I first arrived in Hawaii on the 1st of May in 1962. It’s changed a great deal over the years, of course, but I remember, even then, thinking how truly wonderful this place must have been 25 or 30 years earlier … when the Moana and the Royal Hawaiian were really the only two hotels on Waikiki Beach and it took tourists almost a week to get here by ship from the West Coast.
Lex Brodie was there in those days. He was born on Kauai, but moved to Oahu when he was just a kid. As a young man, Lex gave surfing lessons to tourists and apparently specialized in young females. By his own account, he had an awfully good time for what most of us would consider a well-spent youth.
Child movie star Shirley Temple posed with Waikiki beach boys some time in the 30s. Lex Brodie is the tall one standing behind her and to the left.
Back around 1960, Lex opened a tire store in Honolulu and became a local celebrity because of his TV commercials, every one of which closed with Lex looking into the camera and saying, “Thank you (pause) very much” (emphasis on “very”).
There were other tire stores in Honolulu, of course, but for me and most folks, it was unthinkable to buy tires anywhere but at Lex Brodie’s. I pulled in one day to get a slow leak fixed and, while I was waiting, couldn’t help notice that every one of the half-dozen people working there were really hustling about their work. The whole place seemed to be running on fast-forward.
Lex himself was doing some paperwork at an old metal desk sitting on a kind of platform a couple of steps above the main floor. Lex and I belonged to a couple of civic organizations together and I wandered over to say hello. During the conversation, I mentioned his hustling employees and asked how he managed to motivate them. Lex smiled at me. “It’s the ‘No Walls’ theory,” he said. “They can all see me, and I can see all of them.”

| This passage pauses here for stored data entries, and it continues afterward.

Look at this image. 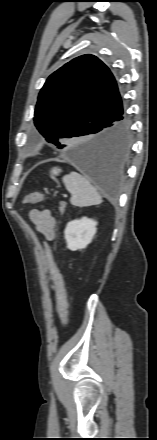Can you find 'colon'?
I'll use <instances>...</instances> for the list:
<instances>
[{"instance_id": "colon-1", "label": "colon", "mask_w": 157, "mask_h": 440, "mask_svg": "<svg viewBox=\"0 0 157 440\" xmlns=\"http://www.w3.org/2000/svg\"><path fill=\"white\" fill-rule=\"evenodd\" d=\"M42 201H44V196L39 192L29 193L25 196L24 199V202L26 204L40 203ZM45 255L52 278L57 288V310L59 312L64 327H66L68 324V297L66 282L61 272L60 266L54 257L53 250L48 244L45 245Z\"/></svg>"}]
</instances>
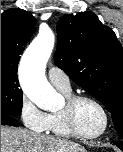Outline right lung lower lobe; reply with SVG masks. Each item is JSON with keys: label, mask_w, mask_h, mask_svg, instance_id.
<instances>
[{"label": "right lung lower lobe", "mask_w": 123, "mask_h": 152, "mask_svg": "<svg viewBox=\"0 0 123 152\" xmlns=\"http://www.w3.org/2000/svg\"><path fill=\"white\" fill-rule=\"evenodd\" d=\"M19 123L16 119L10 116H1V125L17 126Z\"/></svg>", "instance_id": "right-lung-lower-lobe-1"}]
</instances>
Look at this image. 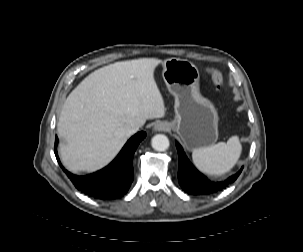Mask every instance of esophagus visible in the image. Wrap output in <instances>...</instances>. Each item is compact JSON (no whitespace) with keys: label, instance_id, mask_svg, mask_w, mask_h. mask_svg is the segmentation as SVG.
Listing matches in <instances>:
<instances>
[{"label":"esophagus","instance_id":"obj_1","mask_svg":"<svg viewBox=\"0 0 303 252\" xmlns=\"http://www.w3.org/2000/svg\"><path fill=\"white\" fill-rule=\"evenodd\" d=\"M169 128L167 123H156L154 126L155 131H165Z\"/></svg>","mask_w":303,"mask_h":252}]
</instances>
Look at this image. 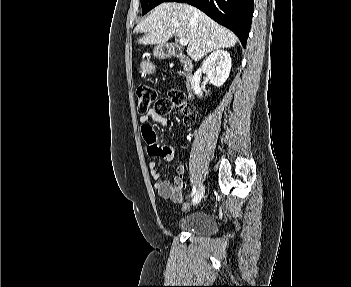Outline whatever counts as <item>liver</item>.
Segmentation results:
<instances>
[{
    "label": "liver",
    "mask_w": 351,
    "mask_h": 287,
    "mask_svg": "<svg viewBox=\"0 0 351 287\" xmlns=\"http://www.w3.org/2000/svg\"><path fill=\"white\" fill-rule=\"evenodd\" d=\"M145 35L139 44H165L171 37L188 40L187 54L194 60L207 53L235 46L237 36L219 25L199 9L183 3L169 2L157 6L135 28Z\"/></svg>",
    "instance_id": "obj_1"
}]
</instances>
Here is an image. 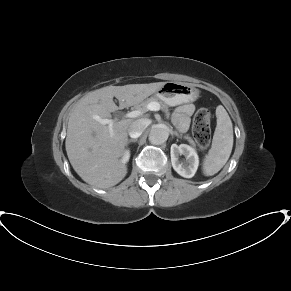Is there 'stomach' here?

Lex was active in a great many community organizations and served for years as an elected member of the Board of Education. But he always loved surfing and for decades, Lex kept a surfboard in a locker at Waikiki Beach. He continued to surf there almost every morning for years … finally giving it up at age 90. I remember a wonderful photo on the wall of his tire store. It showed three generations of Brodies – Lex, his son, Sandy, and a tow-headed grandson – all surfing the same wave off Waikiki … and all three of them grinning happily at the camera.
Lex Brodie turned 97 a week ago, still an inspiration to us all.
Hau`oli la Hanau, Lex. And thank you … very much.